The climate in this area is characterized by hot, humid summers and generally mild to cool winters. According to the Köppen Climate Classification system, Deport has a humid subtropical climate, abbreviated "Cfa" on climate maps.

==Demographics==

Historical population
| Census | Pop. | Note | %± |
| 1890 | 274 |  | — |
| 1920 | 821 |  | — |
| 1930 | 819 |  | −0.2% |
| 1940 | 822 |  | 0.4% |
| 1950 | 734 |  | −10.7% |
| 1960 | 639 |  | −12.9% |
| 1970 | 761 |  | 19.1% |
| 1980 | 724 |  | −4.9% |
| 1990 | 746 |  | 3.0% |
| 2000 | 718 |  | −3.8% |
| 2010 | 578 |  | −19.5% |
| 2020 | 550 |  | −4.8% |
U.S. Decennial Census

===2020 census===
As of the 2020 census, Deport had a population of 550; the median age was 41.3 years, with 25.1% of residents under the age of 18 and 21.5% 65 years of age or older. For every 100 females there were 82.7 males, and for every 100 females age 18 and over there were 83.9 males age 18 and over.

0.0% of residents lived in urban areas, while 100.0% lived in rural areas.

There were 232 households in Deport, of which 31.9% had children under the age of 18 living in them, 38.8% were married-couple households, 22.4% were households with a male householder and no spouse or partner present, and 31.5% were households with a female householder and no spouse or partner present. About 31.9% of all households were made up of individuals and 17.2% had someone living alone who was 65 years of age or older.

There were 272 housing units, of which 14.7% were vacant. The homeowner vacancy rate was 2.7% and the rental vacancy rate was 15.2%.

Racial composition as of the 2020 census
| Race | Number | Percent |
|---|---|---|
| White | 487 | 88.5% |
| Black or African American | 5 | 0.9% |
| American Indian and Alaska Native | 10 | 1.8% |
| Asian | 0 | 0.0% |
| Native Hawaiian and Other Pacific Islander | 0 | 0.0% |
| Some other race | 16 | 2.9% |
| Two or more races | 32 | 5.8% |
| Hispanic or Latino (of any race) | 39 | 7.1% |

===2000 census===
As of the census of 2000, there were 718 people, 286 households, and 189 families residing in the city. The population density was 644.1 PD/sqmi. There were 314 housing units at an average density of 281.7 /sqmi. The racial makeup of the city was 92.62% White, 2.92% African American, 3.06% Native American, 0.14% Pacific Islander, 0.28% from other races, and 0.97% from two or more races. Hispanic or Latino of any race were 0.56% of the population.

There were 286 households, out of which 28.0% had children under the age of 18 living with them, 48.6% were married couples living together, 14.3% had a female householder with no husband present, and 33.9% were non-families. 30.4% of all households were made up of individuals, and 20.6% had someone living alone who was 65 years of age or older. The average household size was 2.28 and the average family size was 2.82.

In the city, the population was spread out, with 21.3% under the age of 18, 7.1% from 18 to 24, 22.8% from 25 to 44, 22.0% from 45 to 64, and 26.7% who were 65 years of age or older.

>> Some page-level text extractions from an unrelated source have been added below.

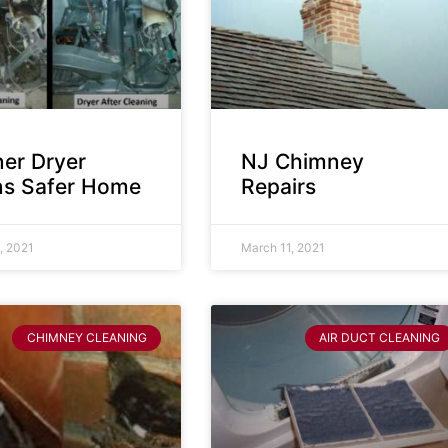
ner Dryer
NJ Chimney
s Safer Home
Repairs
, 2021
March 11, 2021
CHIMNEY CLEANING
AIR DUCT CLEANING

The median age was 43 years. For every 100 females, there were 79.1 males. For every 100 females age 18 and over, there were 68.2 males.

The median income for a household in the city was $24,265, and the median income for a family was $31,761. Males had a median income of $28,750 versus $17,250 for females. The per capita income for the city was $13,702. Below the poverty line were 15.9% of people, 7.5% of families, 14.2% of those under 18 and 10.5% of those over 64.
==Education==
Deport is served by the Prairiland Independent School District.

The Texas Education Code specifies that all of Lamar County as well as the Red River County section of Prariland ISD are in the service area of Paris Junior College.